Siempre he sentido debilidad por las inclinaciones erróneas del alma, por las que nos deslizamos las sombras vacilantes, deformes, que somos. Inclinaciones hacia lo erróneo, lo dañino, lo inmoral. Uno de nosotros miente para darse importancia, o para ocultar una mala acción. Otro come a escondidas lo que se dice a sí mismo que es la última onza de chocolate, por lo menos por hoy. Aún otro, mientras camina hacia la infidelidad, echa al fuego del deseo el sentimiento de culpa, deseando que las llamas lo acaben por devorar. Todos somos un poco así. Nos consolamos pensando que nuestras debilidades, las concesiones que hacemos a nuestros instintos, nos hace más animales, más humanos.
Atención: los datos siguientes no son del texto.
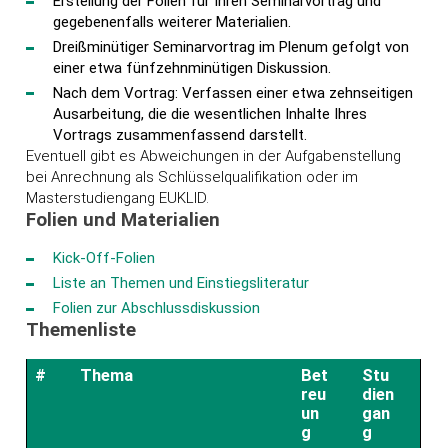
Erstellung der Folien für Ihren Seminarvortrag und
gegebenenfalls weiterer Materialien.
Dreißminütiger Seminarvortrag im Plenum gefolgt von
einer etwa fünfzehnminütigen Diskussion.
Nach dem Vortrag: Verfassen einer etwa zehnseitigen
Ausarbeitung, die die wesentlichen Inhalte Ihres
Vortrags zusammenfassend darstellt.
Eventuell gibt es Abweichungen in der Aufgabenstellung
bei Anrechnung als Schlüsselqualifikation oder im
Masterstudiengang EUKLID.
Folien und Materialien
Kick-Off-Folien
Liste an Themen und Einstiegsliteratur
Folien zur Abschlussdiskussion
Themenliste
#
Thema
Bet
Stu
reu
dien
un
gan
g
g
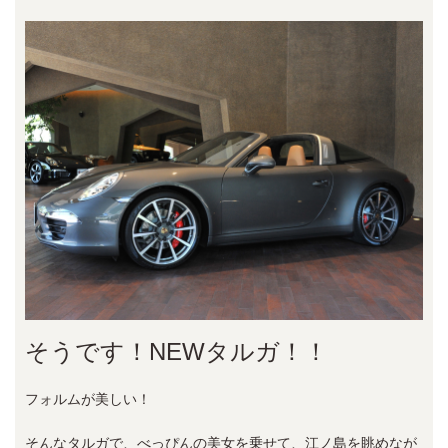
そうです！NEWタルガ！！
フォルムが美しい！
そんなタルガで、べっぴんの美女を乗せて、江ノ島を眺めなが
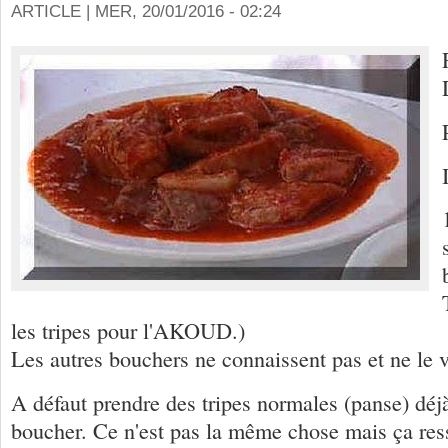
ARTICLE |
MER, 20/01/2016 - 02:24
les tripes pour l'AKOUD.)
Les autres bouchers ne connaissent pas et ne le 
A défaut prendre des tripes normales (panse) déjà
boucher. Ce n'est pas la même chose mais ça re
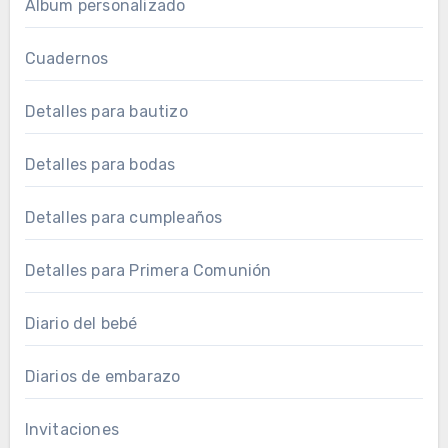
Álbum personalizado
Cuadernos
Detalles para bautizo
Detalles para bodas
Detalles para cumpleaños
Detalles para Primera Comunión
Diario del bebé
Diarios de embarazo
Invitaciones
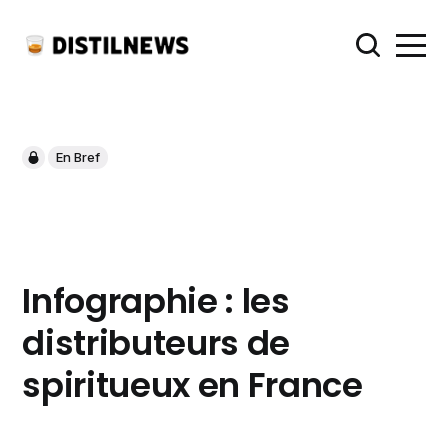
En Bref
Infographie : les
distributeurs de
spiritueux en France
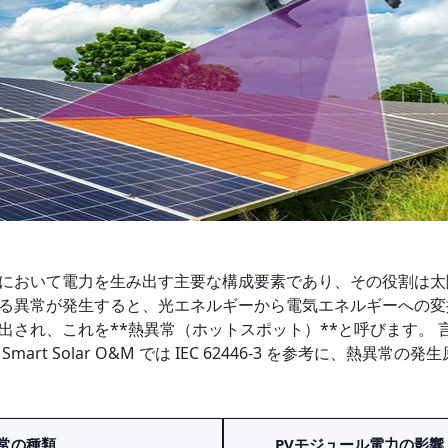
において電力を生み出す主要な構成要素であり、その役割は太
る異常が発生すると、光エネルギーから電気エネルギーへの変
出され、これを**熱異常（ホットスポット）**と呼びます。
rt Solar O&M では IEC 62446-3 を参考に、熱
常の種類
PVモジュール電力の影響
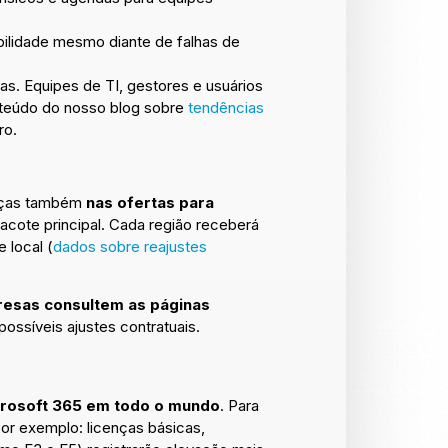
bilidade mesmo diante de falhas de
s. Equipes de TI, gestores e usuários
nteúdo do nosso blog sobre
tendências
ro.
anças também
nas ofertas para
acote principal. Cada região receberá
 local (
dados sobre reajustes
esas consultem as páginas
ossíveis ajustes contratuais.
icrosoft 365 em todo o mundo
. Para
or exemplo: licenças básicas,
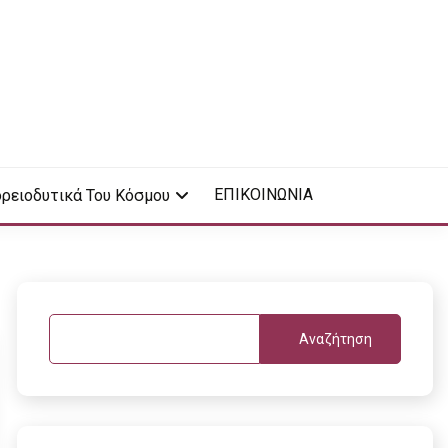
ΕΠΙΚΟΙΝΩΝΙΑ
ρειοδυτικά Του Κόσμου
Αναζήτηση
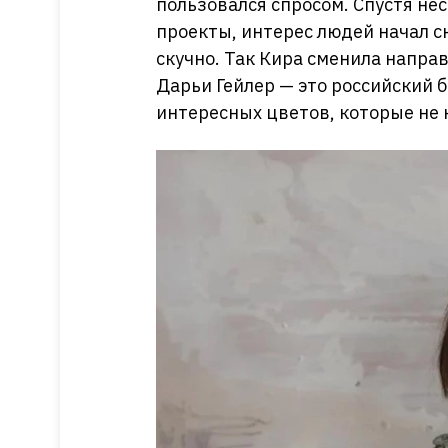
пользовался спросом. Спустя не
проекты, интерес людей начал с
скучно. Так Кира сменила напра
Дарьи Гейлер — это российский 
интересных цветов, которые не 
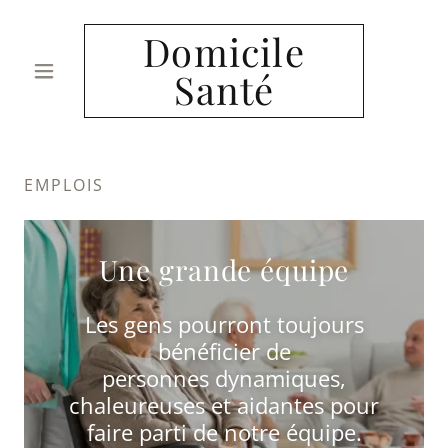
Domicile
Santé
EMPLOIS
Une grande équipe
Les gens pourront toujours
bénéficier de
personnes dynamiques,
chaleureuses et aidantes pour
faire parti de notre équipe.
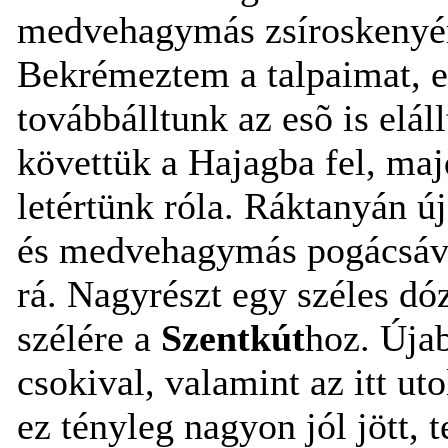
medvehagymás zsíroskenyér 
Bekrémeztem a talpaimat, e
továbbálltunk az esõ is eláll
követtük a Hajagba fel, ma
letértünk róla. Ráktanyán ú
és medvehagymás pogácsával
rá. Nagyrészt egy széles dó
szélére a
Szentkút
hoz. Úja
csokival, valamint az itt uto
ez tényleg nagyon jól jött, 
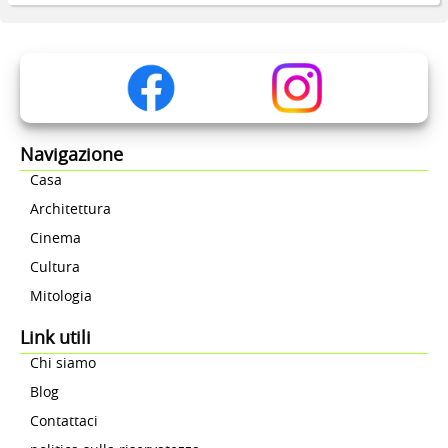
Navigazione
Casa
Architettura
Cinema
Cultura
Mitologia
Link utili
Chi siamo
Blog
Contattaci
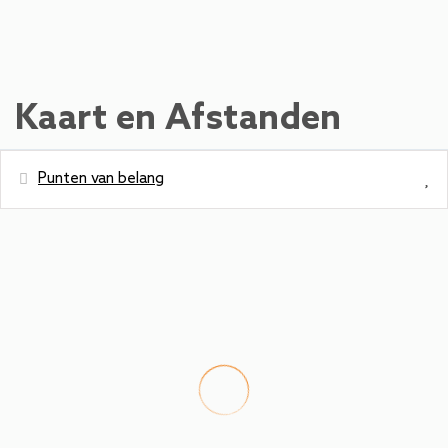
Kaart en Afstanden
Punten van belang
Afstanden
Winkels - Billa Plus
500 m
Metrostation - PEZZ
500 m
Park - Naturschutzgebiet
600 m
Y el espectador imparcial de Adam Smith acaba tomando partido por lo que queremos o, al menos, lo que deseamos.
Debilidad, e incluso ternura. Pero no con todos los fallos de nuestro deleznable carácter; sólo con lo que hacemos con lo que nos pertenece. Hay otras inclinaciones que nos llevan a nuestro propio averno, al que arrastramos a los demás, y lo que les pertenece. El asesinato, el robo, el fraude, la política. Aquí las acciones se cubren, en ocasiones, con algún manto de legitimidad, del que la ideología es el más potente. ¿Asesinato? Era un enemigo de la clase obrera. ¿Robo? Nosotros preferimos llamarlo solidaridad. ¿Fraude? Son las pensiones del futuro. ¿Política? Democracia.
Incluso entre los páramos, las ciénagas, las selvas, los desiertos y las simas del alma hay un criterio moral que separa lo legítimo de lo ilegítimo. Lo nuestro, de lo ajeno. Es sencillo. ¿Nos pertenece? Es nuestra pequeña o gran miseria. ¿No nos pertenece? Estamos cometiendo un crimen.
Un jueves de miseria, como este, lo que me ha sugerido el asunto de las tarjetas en negro de Bankia es esta apresurada taxonomía de lo inmoral. Y así me ahorro el insulto.